Now online: The lesser shades of labor coercion: The impact of seigneurial tenure in nineteenth-century Quebec

This paper has been a work in progress since 2016 and it has just been accepted and published online at the Journal of Development Economics. It is co-authored with two close friends (Vadim Kufenko of the University of Hohenheim and Alex Arsenault Morin of Queen’s University). It argues that weak coercive labor regime can be as detrimental to development as more coercive regimes. We apply this to the case of colonial Quebec using a unique institution known as seigneurial tenure which created localized monopsonists. The effect was heavily depressed wages in those areas with that unique institution.

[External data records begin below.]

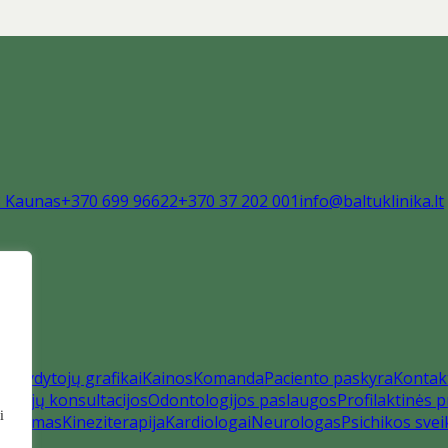
8 Kaunas
+370 699 96622
+370 37 202 001
info@baltuklinika.lt
us
Gydytojų grafikai
Kainos
Komanda
Paciento paskyra
Kontak
ytojų konsultacijos
Odontologijos paslaugos
Profilaktinės
i
gydymas
Kineziterapija
Kardiologai
Neurologas
Psichikos svei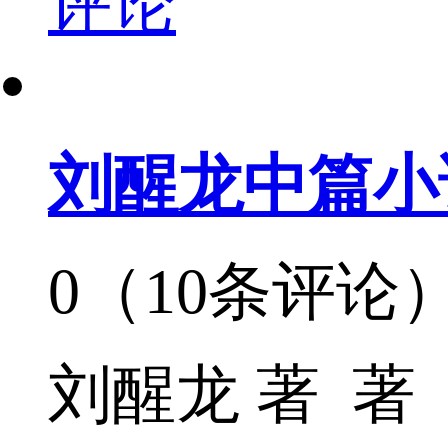
评论
刘醒龙中篇小
0（10条评论
刘醒龙 著 著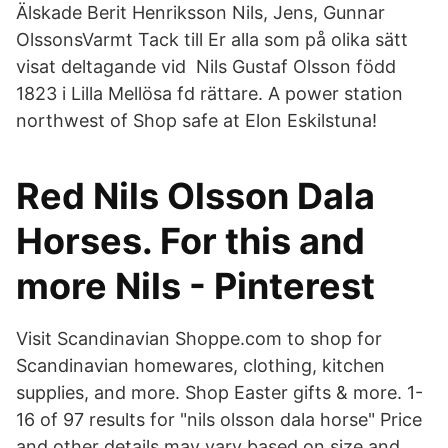
Älskade Berit Henriksson Nils, Jens, Gunnar
OlssonsVarmt Tack till Er alla som på olika sätt
visat deltagande vid Nils Gustaf Olsson född
1823 i Lilla Mellösa fd rättare. A power station
northwest of Shop safe at Elon Eskilstuna!
Red Nils Olsson Dala
Horses. For this and
more Nils - Pinterest
Visit Scandinavian Shoppe.com to shop for
Scandinavian homewares, clothing, kitchen
supplies, and more. Shop Easter gifts & more. 1-
16 of 97 results for "nils olsson dala horse" Price
and other details may vary based on size and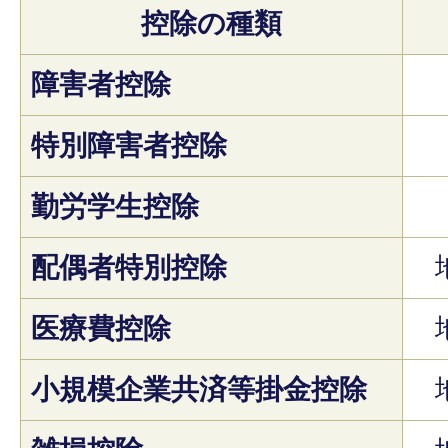
控除の種類
障害者控除
特別障害者控除
勤労学生控除
配偶者特別控除
医療費控除
小規模企業共済等掛金控除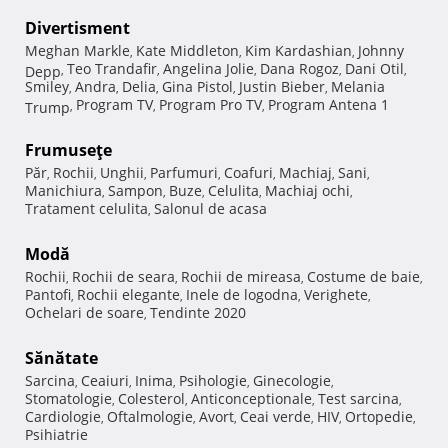
Divertisment
Meghan Markle
Kate Middleton
Kim Kardashian
Johnny
,
,
,
Teo Trandafir
Angelina Jolie
Dana Rogoz
Dani Otil
Depp
,
,
,
,
,
Smiley
Andra
Delia
Gina Pistol
Justin Bieber
Melania
,
,
,
,
,
Program TV
Program Pro TV
Program Antena 1
Trump
,
,
,
Frumuseţe
Păr
Rochii
Unghii
Parfumuri
Coafuri
Machiaj
Sani
,
,
,
,
,
,
,
Manichiura
Sampon
Buze
Celulita
Machiaj ochi
,
,
,
,
,
Tratament celulita
Salonul de acasa
,
Modă
Rochii
Rochii de seara
Rochii de mireasa
Costume de baie
,
,
,
,
Pantofi
Rochii elegante
Inele de logodna
Verighete
,
,
,
,
Ochelari de soare
Tendinte 2020
,
Sănătate
Sarcina
Ceaiuri
Inima
Psihologie
Ginecologie
,
,
,
,
,
Stomatologie
Colesterol
Anticonceptionale
Test sarcina
,
,
,
,
Cardiologie
Oftalmologie
Avort
Ceai verde
HIV
Ortopedie
,
,
,
,
,
,
Psihiatrie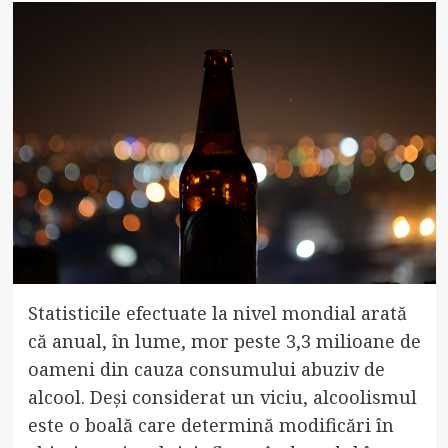
Statisticile efectuate la nivel mondial arată
că anual, în lume, mor peste 3,3 milioane de
oameni din cauza consumului abuziv de
alcool. Deși considerat un viciu, alcoolismul
este o boală care determină modificări în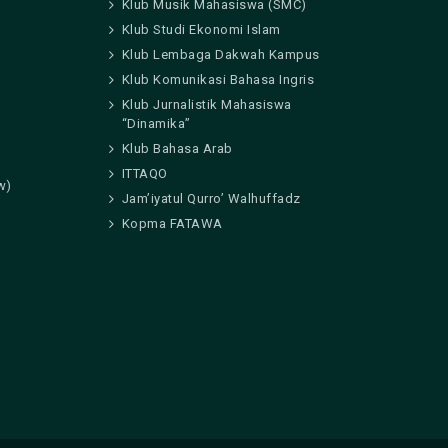
Klub Musik Mahasiswa (SMC)
Klub Studi Ekonomi Islam
Klub Lembaga Dakwah Kampus
Klub Komunikasi Bahasa Ingris
Klub Jurnalistik Mahasiswa
“Dinamika”
Klub Bahasa Arab
ITTAQO
w)
Jam’iyatul Qurro’ Walhuffadz
Kopma FATAWA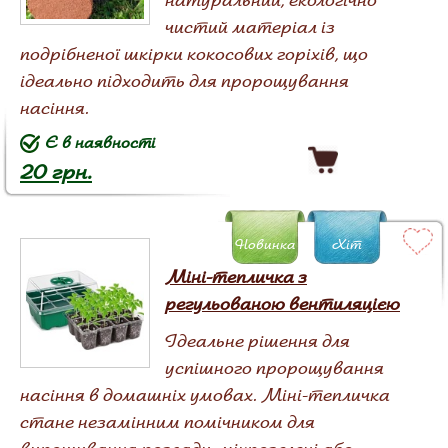
чистий матеріал із
подрібненої шкірки кокосових горіхів, що
ідеально підходить для пророщування
насіння.
Є в наявності
20 грн.
Новинка
Хіт
Міні-тепличка з
регульованою вентиляцією
Ідеальне рішення для
успішного пророщування
насіння в домашніх умовах. Міні-тепличка
стане незамінним помічником для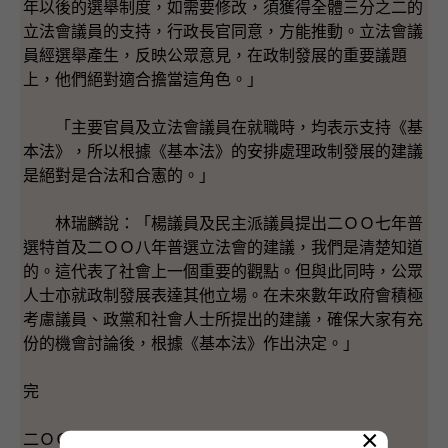
年以後的選舉制度，如需要修改，須獲得全體三分之二的
立法會議員的支持，行政長官同意，方能推動。立法會議
員經選舉產生，反映公眾意見，在政制發展的重要議題
上，他們絕對適合擔當這角色。」
「主要官員及立法會議員在就職時，均表示支持《基
本法》，所以根據《基本法》的安排處理政制發展的建議
是絕對是合法和合憲的。」
林瑞麟說：「楊議員及民主派議員提出二ＯＯ七年普
選特首及二ＯＯ八年普選立法會的建議，我們是清楚知道
的。這代表了社會上一個重要的觀點。但與此同時，公眾
人士亦就政制發展表達其他立場。在未來數年政府會積極
考慮議員、政黨和社會人士所提出的建議，確保大家有充
份的機會討論後，根據《基本法》作出決定。」
完
×
二ＯＯ三年十月十九日（星期日）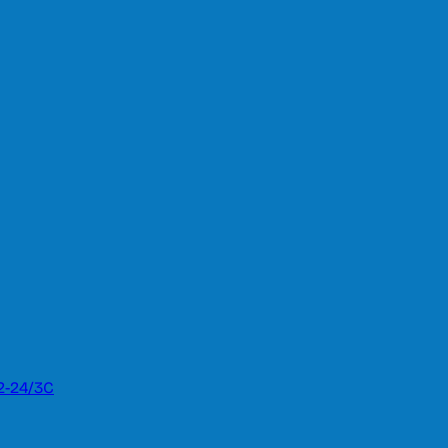
2-24/3C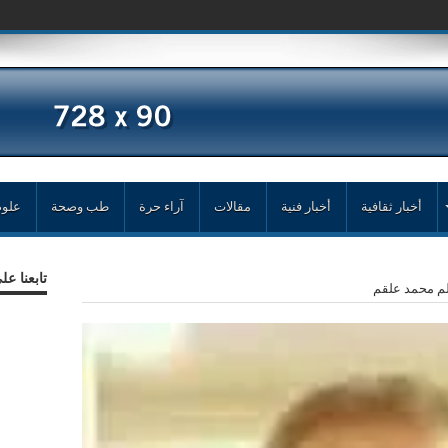
أخبار ثقافية
أخبار فنية
مقالات
آراء حرة
طب وصحة
علوم
تابعنا ع
لم محمد علقم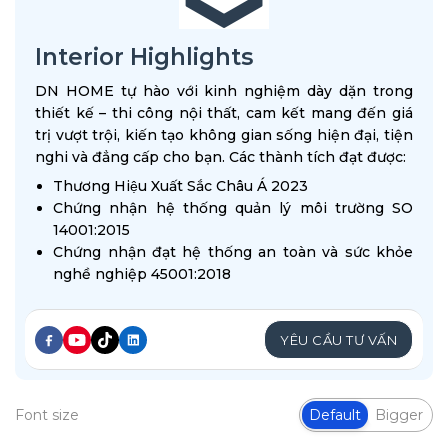
Interior Highlights
DN HOME tự hào với kinh nghiệm dày dặn trong
thiết kế – thi công nội thất, cam kết mang đến giá
trị vượt trội, kiến tạo không gian sống hiện đại, tiện
nghi và đẳng cấp cho bạn. Các thành tích đạt được:
Thương Hiệu Xuất Sắc Châu Á 2023
Chứng nhận hệ thống quản lý môi trường SO
14001:2015
Chứng nhận đạt hệ thống an toàn và sức khỏe
nghề nghiệp 45001:2018
YÊU CẦU TƯ VẤN
Font size
Default
Bigger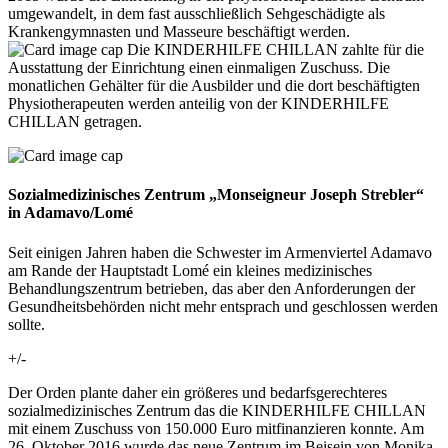
umgewandelt, in dem fast ausschließlich Sehgeschädigte als
Krankengymnasten und Masseure beschäftigt werden.
Die KINDERHILFE CHILLAN zahlte für die
Ausstattung der Einrichtung einen einmaligen Zuschuss. Die
monatlichen Gehälter für die Ausbilder und die dort beschäftigten
Physiotherapeuten werden anteilig von der KINDERHILFE
CHILLAN getragen.
Sozialmedizinisches Zentrum „Monseigneur Joseph Strebler“
in Adamavo/Lomé
Seit einigen Jahren haben die Schwester im Armenviertel Adamavo
am Rande der Hauptstadt Lomé ein kleines medizinisches
Behandlungszentrum betrieben, das aber den Anforderungen der
Gesundheitsbehörden nicht mehr entsprach und geschlossen werden
sollte.
+/-
Der Orden plante daher ein größeres und bedarfsgerechteres
sozialmedizinisches Zentrum das die KINDERHILFE CHILLAN
mit einem Zuschuss von 150.000 Euro mitfinanzieren konnte. Am
26. Oktober 2016 wurde das neue Zentrum im Beisein von Monika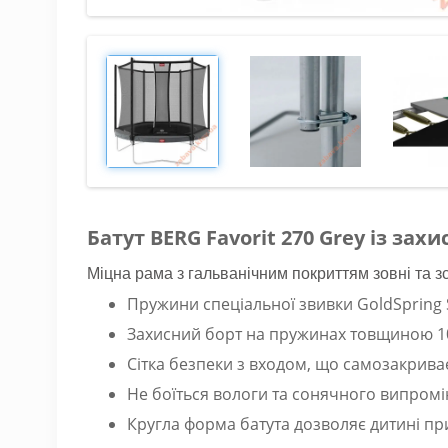
Батут BERG Favorit 270 Grey із зах
Міцна рама з гальванічним покриттям зовні та з
Пружини спеціальної звивки GoldSpring
Захисний борт на пружинах товщиною 1
Сітка безпеки з входом, що самозакрива
Не боїться вологи та сонячного випром
Кругла форма батута дозволяє дитині пр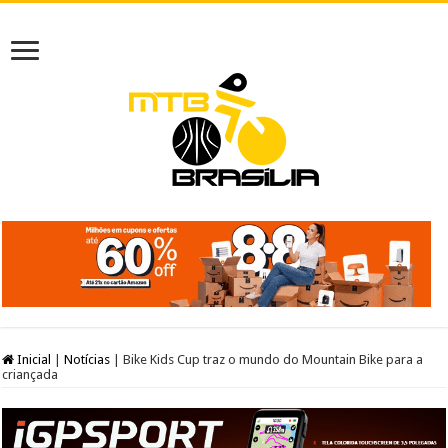
Inicial
|
Notícias
|
Bike Kids Cup traz o mundo do Mountain Bike para a
criançada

The abstract is below and the paper can be accessed here (free and ungated until June 13 2023):

Can mild forms of labor coercion generate welfare effects as large as more extreme forms? Do these effects persist over time? To answer both questions, we use Quebec’s system of seigneurial tenure (in effect until 1854) that granted landlords market power in the establishment of factories, and restricted worker mobility. This created a mild form of labor coercion as landlords had incentives to reduce employment and wage rates. To measure these effects, we rely on the Constitutional Act of 1791 which stated that all new lands had to be settled under a different tenure system. Using a regression discontinuity design, we find that seigneurial tenure significantly depressed wages. The effect on wages is as large, or larger than, causal estimates of significantly more coercive labor regimes. We also find that by 1871, seventeen years after the institution’s abolition, these effects had fully dissipated, suggesting that persistence is not an issue.